John David Hoag
describes an NLP technique called Perceptual Positions as a way to
"create a very rich sense of another person's experience using only
your own memory, imagination, physiology, and very slight shifts in your
spatial location."
I've used Perceptual Positions myself and with my clients as a concrete way to increase presence, leave preconceptions behind, and gain in compassion and perspective.
I've used Perceptual Positions myself and with my clients as a concrete way to increase presence, leave preconceptions behind, and gain in compassion and perspective.
First picture yourself sitting at a table with someone seated across from you. Anchor yourself by seeing through your eyes and hearing through your ears. Use all your senses to imagine every aspect of yourself in relation to this person, what you experience physically, what you think, feel, believe, say.
Second, mentally shift your position so you're in the chair sitting across the table. Anchor yourself there by imagining you see through the other person's eyes, hear through that person's ears. Notice what you experience physically, see, hear, feel, think, believe from this position about the person in the first position. Imagine addressing that person as "you".

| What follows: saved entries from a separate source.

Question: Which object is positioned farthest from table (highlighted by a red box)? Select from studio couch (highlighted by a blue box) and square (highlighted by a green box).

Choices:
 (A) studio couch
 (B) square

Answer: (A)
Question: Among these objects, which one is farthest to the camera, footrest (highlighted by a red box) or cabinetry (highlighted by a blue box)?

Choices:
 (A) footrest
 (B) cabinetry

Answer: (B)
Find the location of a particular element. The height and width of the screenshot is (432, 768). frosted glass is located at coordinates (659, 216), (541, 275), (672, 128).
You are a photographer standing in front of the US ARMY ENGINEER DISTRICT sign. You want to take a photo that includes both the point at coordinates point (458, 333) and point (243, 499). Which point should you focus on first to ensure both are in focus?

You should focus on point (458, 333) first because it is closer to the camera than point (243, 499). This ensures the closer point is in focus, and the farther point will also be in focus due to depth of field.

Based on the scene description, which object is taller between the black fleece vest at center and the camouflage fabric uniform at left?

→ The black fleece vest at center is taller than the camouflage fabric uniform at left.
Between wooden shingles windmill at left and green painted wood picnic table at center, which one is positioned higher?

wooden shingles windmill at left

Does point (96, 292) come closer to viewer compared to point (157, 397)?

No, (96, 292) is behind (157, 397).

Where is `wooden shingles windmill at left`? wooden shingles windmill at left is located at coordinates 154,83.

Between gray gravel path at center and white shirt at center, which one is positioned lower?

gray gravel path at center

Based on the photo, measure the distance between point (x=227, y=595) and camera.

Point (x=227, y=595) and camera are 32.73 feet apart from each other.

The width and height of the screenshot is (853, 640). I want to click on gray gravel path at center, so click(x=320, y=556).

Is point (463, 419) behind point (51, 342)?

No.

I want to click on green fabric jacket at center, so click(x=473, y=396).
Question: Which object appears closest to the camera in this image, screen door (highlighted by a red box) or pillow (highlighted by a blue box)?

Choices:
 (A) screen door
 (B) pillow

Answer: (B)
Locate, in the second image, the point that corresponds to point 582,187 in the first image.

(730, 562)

Then, shift to a third position in space, slightly above the two people at the table, again anchoring yourself in this neutral observer position by seeing through these eyes, hearing through these ears. Hoag refers to this person as the "friendly visitor from outer space who has just arrived." Use the pronouns "he," "she," or "they" as you notice very descriptive details in the other two beings about whom you have no preconceptions or beliefs.
Hoag also suggests a fourth position is possible, "a synthesis of all the others, a sense of being the whole system. From this position you can see the genesis and effects of all the other positions and their interactions, and notice large patterns which transcend individual identifies, parts, and relationships."